A major international study led by University of Adelaide researchers aims to prevent death and serious illness caused by one of the most common infections contracted by patients in hospitals.
The study is investigating standard practices for the insertion and management of urinary catheters in patients, and spans more than 2000 acute care beds at 43 hospitals and clinics in the United States, Spain, Finland, Singapore and Australia.
Led by the University of Adelaide's Joanna Briggs Institute, the project is aimed at developing best practice guidelines for the use of catheters in hospitals.
"Poor catheter management is the single biggest cause of hospital-acquired infection in the world, with more than half a million infections every year," says study leader Dr. Craig Lockwood, director of translation science at the Joanna Briggs Institute. "These infections can have a devastating impact on patients.
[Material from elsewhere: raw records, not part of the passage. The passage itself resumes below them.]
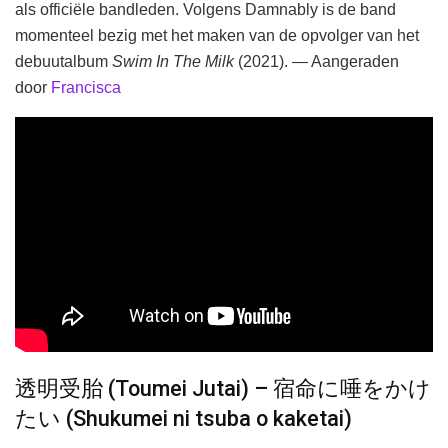
als officiële bandleden. Volgens Damnably is de band
momenteel bezig met het maken van de opvolger van het
debuutalbum
Swim In The Milk
(2021). — Aangeraden
door
Francisca
透明受胎 (Toumei Jutai) – 宿命に唾をかけ
たい (Shukumei ni tsuba o kaketai)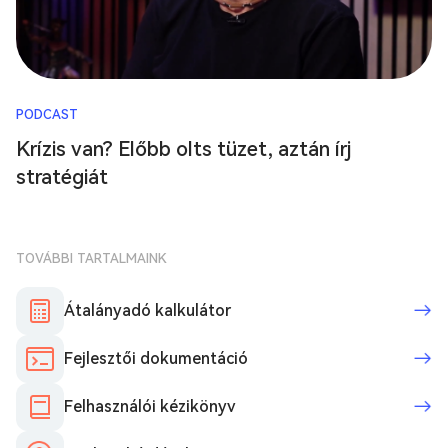
PODCAST
Krízis van? Előbb olts tüzet, aztán írj
stratégiát
TOVÁBBI TARTALMAINK
Átalányadó kalkulátor
Fejlesztői dokumentáció
Felhasználói kézikönyv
Even if they survive the infection, the result for patients can be drawn out and painful, with recurring infections that affect their overall recovery, and an enormous cost to the healthcare system because of extended hospital stays. The human cost is even greater: tens of thousands of patients die from these infections every year, with numbers in the United States alone at around 13,000 deaths per annum. Most of these deaths are preventable."
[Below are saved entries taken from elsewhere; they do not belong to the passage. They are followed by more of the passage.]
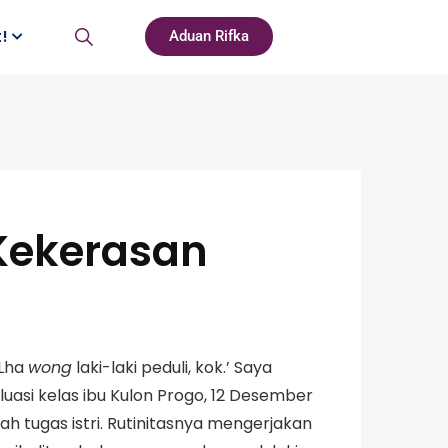
t!
Aduan Rifka
 Kekerasan
‘Lha
wong
laki-laki peduli, kok.’ Saya
uasi kelas ibu Kulon Progo, 12 Desember
h tugas istri. Rutinitasnya mengerjakan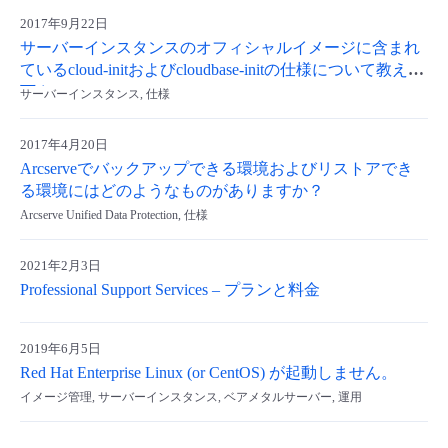
2017年9月22日
サーバーインスタンスのオフィシャルイメージに含まれ
ているcloud-initおよびcloudbase-initの仕様について教えて
下さい。
サーバーインスタンス, 仕様
2017年4月20日
Arcserveでバックアップできる環境およびリストアでき
る環境にはどのようなものがありますか？
Arcserve Unified Data Protection, 仕様
2021年2月3日
Professional Support Services – プランと料金
2019年6月5日
Red Hat Enterprise Linux (or CentOS) が起動しません。
イメージ管理, サーバーインスタンス, ベアメタルサーバー, 運用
The study is comparing current catheter management with best practice based on high-quality research at the 43 participating hospitals and clinics.
"The main problem arises because the urinary system is a sterile environment. Once you introduce a catheter into that system, it becomes a portal of entry for bacteria either during the insertion process or in the day-to-day care of the patient," Lockwood says. "However, there is often no standard procedure for catheter management within the same hospital, let alone between hospitals, and that's what we hope to achieve. Health professionals' behavior makes all the difference we can improve health outcomes just by changing behavior. Something extremely simple, such as doctors and nurses making sure they've washed their hands properly, can be the difference between a quality recovery for the patient or serious illness and death."